Friday, April 1, 2016

Running Away For President


Greetings, friends and neighbors, and boy do I have a proposition for you today. Shall I ease you into it with one of my classic introductions? I hope you said yes, because I’m going to. Here it is:
It seems that whenever someone raises the topic of our prospects for a future “leader of the free world”, most people get, let’s say, unenthusiastic about their options. Those lucky few who do have a candidate they unabashedly support often seem less than thrilled about the chances of said candidate, despite their persistent hopes. But the rest of you? Oh, the poor rest of you. You know that angered intestine feeling of voting to keep someone out of office instead of voting to put someone in, don’t you? You’ve become familiar with the overarching sense of mottled gray melancholy that comes with such sad situations, have you not?
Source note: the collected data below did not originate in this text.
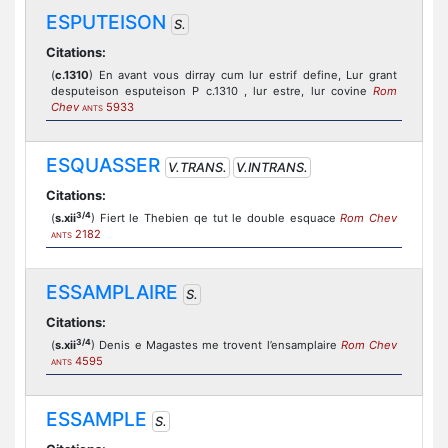
ESPUTEISON
S.
Citations:
(
c.1310
) En avant vous dirray cum lur estrif define, Lur grant
desputeison esputeison P c.1310 , lur estre, lur covine
Rom
Chev
5933
ANTS
ESQUASSER
V.TRANS.
V.INTRANS.
Citations:
3/4
(
s.xii
) Fiert le Thebien qe tut le double esquace
Rom Chev
2182
ANTS
ESSAMPLAIRE
S.
Citations:
3/4
(
s.xii
) Denis e Magastes me trovent l’ensamplaire
Rom Chev
4595
ANTS
ESSAMPLE
S.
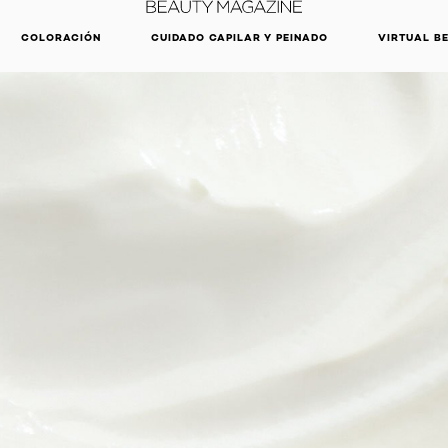
DESCUBRE NUESTRAS NOVEDADES.
COMPRAR AHORA
COLORACIÓN
CUIDADO CAPILAR Y PEINADO
VIRTUAL B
Don’t bother answering, as I cannot hear you (I don’t know why, but I never get tired of that joke.) Also, of course you’re familiar with it. For many of us, it’s been our political way of life since we reached that carefully and not at all arbitrarily selected legal voting age of eighteen. Upon reaching said age, in which all things are revealed to us and our logic is at its purest, we instantly understand that all politicians are little more than self obsessed liars, who seek only to advance their own careers, with only a nominal interest in the populace at the best of times.
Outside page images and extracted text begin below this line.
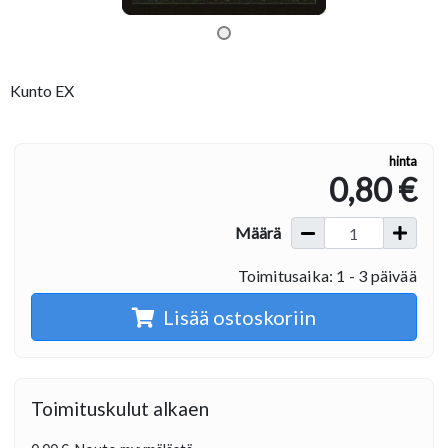
Kunto EX
hinta
0,80 €
Määrä
Toimitusaika: 1 - 3 päivää
Lisää ostoskoriin
Toimituskulut alkaen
That said and I assume agreed with, I must reluctantly admit that by the time all these campaigning shenanigans come to an end, and the time comes for the masses to cast their vote, I will be thirty-five, and legally allowed to become President of the United States.
Just so you know, I would prefer not to be, as it seems to me to be the worst job ever.
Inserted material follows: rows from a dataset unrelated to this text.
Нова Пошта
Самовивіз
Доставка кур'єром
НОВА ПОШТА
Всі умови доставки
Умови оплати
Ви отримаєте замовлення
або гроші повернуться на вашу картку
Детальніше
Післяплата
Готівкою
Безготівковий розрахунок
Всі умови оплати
Unfortunately for me, my qualifications are pretty spot on, so I must acknowledge the high probability of a victory by write in vote. It will of course have to be by write in, considering that not only do I not want the job, but also neither party would ever, in a million and seven years, nominate or support me in any way. Which, to my chagrin, stands to work in my favor, considering the high value currently being placed on the political “outsider.” In this regard, I am infinitely more qualified than any current candidate, from either party. I’ve never even worn an American Flag Pin. For those of you who believe a candidate should be an “outsider”, lacking in political experience, connection, or ambition, I am the obvious choice. I can’t say I blame you; the alternative is far from impressive.
Again, I’m not happy about this advantage, but let us move on.
Another long standing issue of the campaign wars is that of finance. A very big deal has been made about whose funding comes from where, and here again I must sadly concede my superiority to those whose names have been already thrown into the ring. No candidate can claim to have put as little money into his or her campaign, nor can any of them claim so authentically to be completely self funded. Consider, if you will, the sheer lack of existence of my campaign, which proves how little has been spent. As for the source of this zero dollars, I ask you: why would I need to ask other people for zero dollars? Believe you me, zero is the only amount of dollars I can guarantee you I will always be able to spend. Besides, other people wouldn’t even give me money for a robot vacuum.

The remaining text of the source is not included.